Departing Prime Minister Theresa May has committed the UK to achieving net zero carbon emissions by 2050, but the memo hasn’t been received by Buckingham Palace.
The royal family’s carbon emissions associated with ‘business travel’ virtually doubled last year, according to the royal household’s annual financial statement for 2018-19, released this week. The royals expended 3,344 tonnes of carbon dioxide equivalents as they embarked on chartered flights on five overseas tours.
Last year, the Prince of Wales and Duchess of Cornwall—that’s Prince Charles and Camilla— travelled to the Caribbean, Africa, and Europe. The Duke of Cambridge took in the Middle East, and the newlywed Duke and Duchess of Sussex embarked on a much-publicised tour of Australia. On several of those trips, the royals made impassioned speeches about protecting the environment and limiting climate change.
“It is going to take every single one of us to stop the clock on the destruction of our planet, and time is not on our side. The standard we walk past is the standard we accept,” Prince Harry said in Sydney in October.
The previous year, royal travel was responsible for 1,687 tonnes of CO2 emissions, meaning travel emissions were 98% in 2018-19.
However, the environmentally conscious Prince of Wales—praised by his son as a prescient conservationist in the same speech Down Under—will be pleased to see the royal household achieved a 22% reduction in carbon emissions from utilities.
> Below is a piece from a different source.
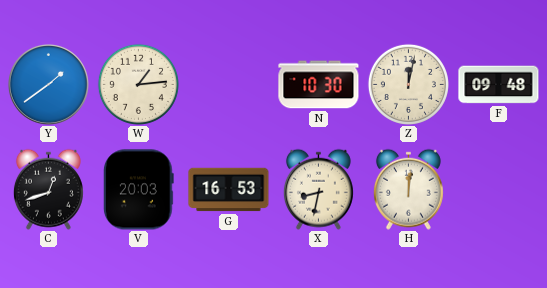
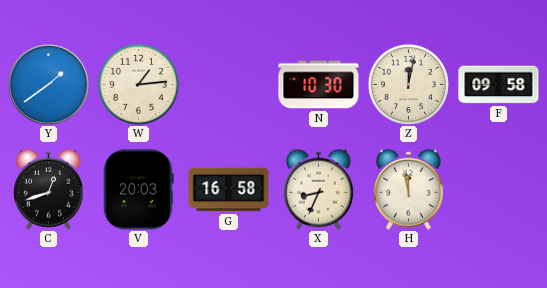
F: 09:48 -> 09:58
G: 16:53 -> 16:58
X: 8:32 -> 8:34
H: 12:01 -> 11:58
Royal residences have reportedly adopted motion-sensitive LED lighting, solar panels, and biomass boilers in an effort to conserve energy.
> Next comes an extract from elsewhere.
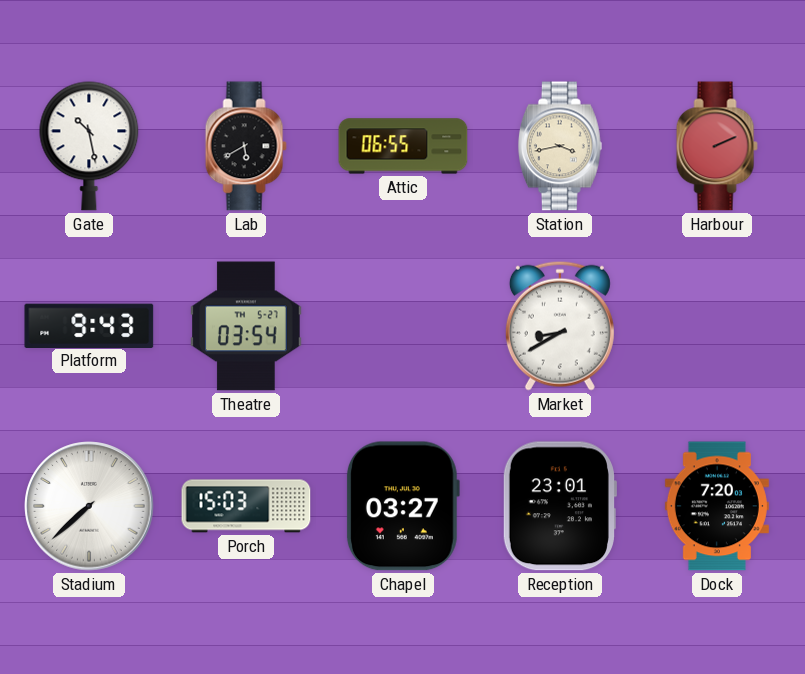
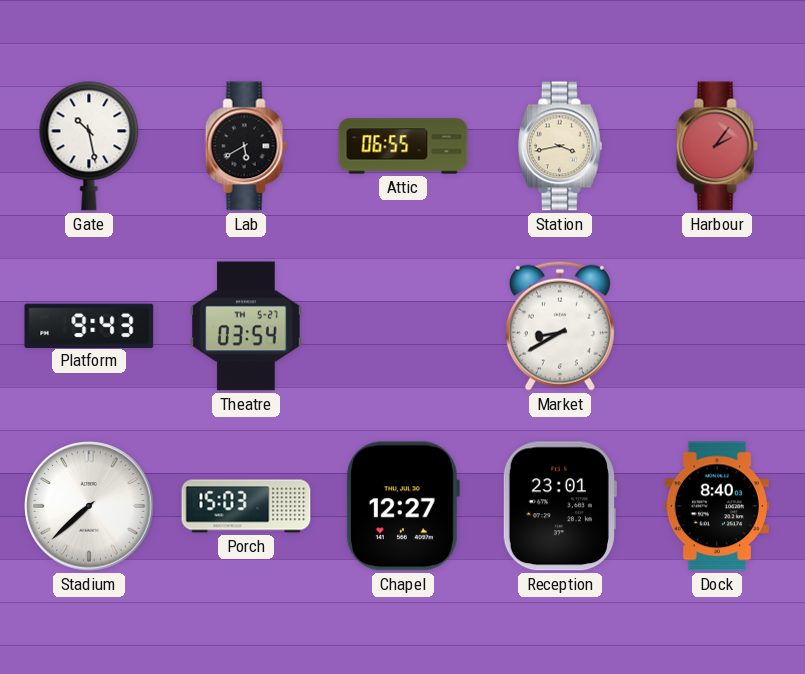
Harbour: 2:11 -> 2:06
Chapel: 03:27 -> 12:27
Dock: 7:20 -> 8:40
Buckingham Palace, once slated as the most energy inefficient building in London, is currently undergoing a 10-year, £369 million refurbishment expected to make it as much as 40% more energy efficient. The renovation is replacing electrical writing and heating systems which haven’t been updated since shortly after the war.
While it’s unknown if the building’s single-glazed windows will be replaced—there are historical and architectural conservationist considerations as well—the Palace is getting solar panels on the roof and an anaerobic digestion unit which will generate from biogas from food and organic waste.
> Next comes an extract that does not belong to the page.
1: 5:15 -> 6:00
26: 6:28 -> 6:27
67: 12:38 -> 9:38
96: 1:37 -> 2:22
It may also receive solar thermal panels, electrical heating, ground source heat pumps, and fuel cells as part of the publicly funded renovation.
Still, it reportedly costs £1.1 million a year to heat the palace, partly because, a 2015 report found, too many windows are left open. Last year, the Queen was advertising for an energy and environment manager to help bring down those bills—and presumably close some windows.
But efficiency gains at home were eroded by the increase in the family’s travel emissions, however, meaning the royals’ overall carbon footprint was up 3%.
But while the Prince of Wales and Duchess of Cornwall’s carbon emissions were up 2%, their travel mileage increased 13%, suggesting they are using more efficient and less carbon-intensive forms of travel than in previous years.
Overall, the cost of the royals’ travel was down £100,000 last year. The most expensive tour was Charles and Camilla’s to the Caribbean and Cuba, which cost £415,000.
Royal sources attributed the rise in carbon emissions to five overseas visits, compared to just one the year before, and said the trips were directed by the Foreign and Commonwealth Office.
However, royal biographer Penny Junor has suggested the royal family ditch the chartered flight and start travelling with the rest of us.
“They should practice what they preach,” she told The Times.